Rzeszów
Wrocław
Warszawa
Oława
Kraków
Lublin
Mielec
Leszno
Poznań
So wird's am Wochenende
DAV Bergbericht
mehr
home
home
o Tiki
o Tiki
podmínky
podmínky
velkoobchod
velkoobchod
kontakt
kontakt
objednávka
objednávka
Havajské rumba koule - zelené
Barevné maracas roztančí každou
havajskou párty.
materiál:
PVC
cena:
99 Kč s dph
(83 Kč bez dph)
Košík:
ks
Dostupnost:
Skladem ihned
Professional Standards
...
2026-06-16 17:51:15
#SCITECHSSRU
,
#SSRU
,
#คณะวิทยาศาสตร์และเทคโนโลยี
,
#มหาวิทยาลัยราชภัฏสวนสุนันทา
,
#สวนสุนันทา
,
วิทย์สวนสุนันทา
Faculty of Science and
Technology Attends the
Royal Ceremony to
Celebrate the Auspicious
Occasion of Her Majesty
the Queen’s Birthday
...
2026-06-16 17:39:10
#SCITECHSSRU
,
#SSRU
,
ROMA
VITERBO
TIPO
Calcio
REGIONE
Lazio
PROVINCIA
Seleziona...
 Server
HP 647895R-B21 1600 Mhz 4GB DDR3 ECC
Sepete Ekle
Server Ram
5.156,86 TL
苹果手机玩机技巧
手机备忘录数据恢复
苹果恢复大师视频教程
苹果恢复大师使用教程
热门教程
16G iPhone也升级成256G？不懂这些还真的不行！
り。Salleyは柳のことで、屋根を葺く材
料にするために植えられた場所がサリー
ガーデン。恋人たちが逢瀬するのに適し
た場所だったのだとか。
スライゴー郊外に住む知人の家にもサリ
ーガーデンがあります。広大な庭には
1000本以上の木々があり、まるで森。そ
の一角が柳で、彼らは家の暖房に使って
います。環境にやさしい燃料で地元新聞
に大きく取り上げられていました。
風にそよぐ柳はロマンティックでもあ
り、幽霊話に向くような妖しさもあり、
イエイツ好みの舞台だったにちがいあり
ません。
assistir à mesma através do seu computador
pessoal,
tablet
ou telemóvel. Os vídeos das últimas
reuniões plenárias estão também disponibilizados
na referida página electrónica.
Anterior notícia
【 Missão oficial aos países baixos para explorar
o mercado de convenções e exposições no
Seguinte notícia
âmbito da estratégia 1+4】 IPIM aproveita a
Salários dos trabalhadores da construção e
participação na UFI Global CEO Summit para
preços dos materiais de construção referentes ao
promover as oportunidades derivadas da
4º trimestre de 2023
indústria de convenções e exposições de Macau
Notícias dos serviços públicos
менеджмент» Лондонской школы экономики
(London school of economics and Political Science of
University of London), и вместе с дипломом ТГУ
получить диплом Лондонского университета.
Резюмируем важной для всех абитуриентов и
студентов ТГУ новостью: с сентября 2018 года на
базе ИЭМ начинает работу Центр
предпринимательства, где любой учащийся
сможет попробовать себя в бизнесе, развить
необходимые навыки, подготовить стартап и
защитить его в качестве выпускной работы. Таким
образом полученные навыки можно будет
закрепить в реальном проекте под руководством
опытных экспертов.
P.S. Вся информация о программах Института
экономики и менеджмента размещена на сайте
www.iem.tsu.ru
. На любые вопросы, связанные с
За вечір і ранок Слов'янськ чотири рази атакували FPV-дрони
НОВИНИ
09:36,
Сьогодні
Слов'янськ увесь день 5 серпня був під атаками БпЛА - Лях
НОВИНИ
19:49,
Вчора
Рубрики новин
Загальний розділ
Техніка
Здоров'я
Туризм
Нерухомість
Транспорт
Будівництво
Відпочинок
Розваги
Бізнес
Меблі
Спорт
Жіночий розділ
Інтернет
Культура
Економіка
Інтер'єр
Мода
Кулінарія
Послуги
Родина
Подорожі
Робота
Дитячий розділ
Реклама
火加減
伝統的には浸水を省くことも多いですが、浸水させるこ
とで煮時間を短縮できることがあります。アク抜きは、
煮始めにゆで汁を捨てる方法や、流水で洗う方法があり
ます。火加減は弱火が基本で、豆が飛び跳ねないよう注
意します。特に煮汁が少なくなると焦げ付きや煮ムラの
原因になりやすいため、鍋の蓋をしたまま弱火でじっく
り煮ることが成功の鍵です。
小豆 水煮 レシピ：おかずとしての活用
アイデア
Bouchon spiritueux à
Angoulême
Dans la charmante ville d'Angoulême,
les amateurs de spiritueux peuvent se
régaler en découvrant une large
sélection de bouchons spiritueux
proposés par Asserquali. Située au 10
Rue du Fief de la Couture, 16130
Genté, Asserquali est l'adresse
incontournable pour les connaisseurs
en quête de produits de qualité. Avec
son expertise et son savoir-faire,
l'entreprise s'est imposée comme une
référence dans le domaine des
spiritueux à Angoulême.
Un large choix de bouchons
------------
What lines of the data contain the string "янськ"? List them.

OUTPUT FOR THIS TASK:
За вечір і ранок Слов'янськ чотири рази атакували FPV-дрони
Слов'янськ увесь день 5 серпня був під атаками БпЛА - Лях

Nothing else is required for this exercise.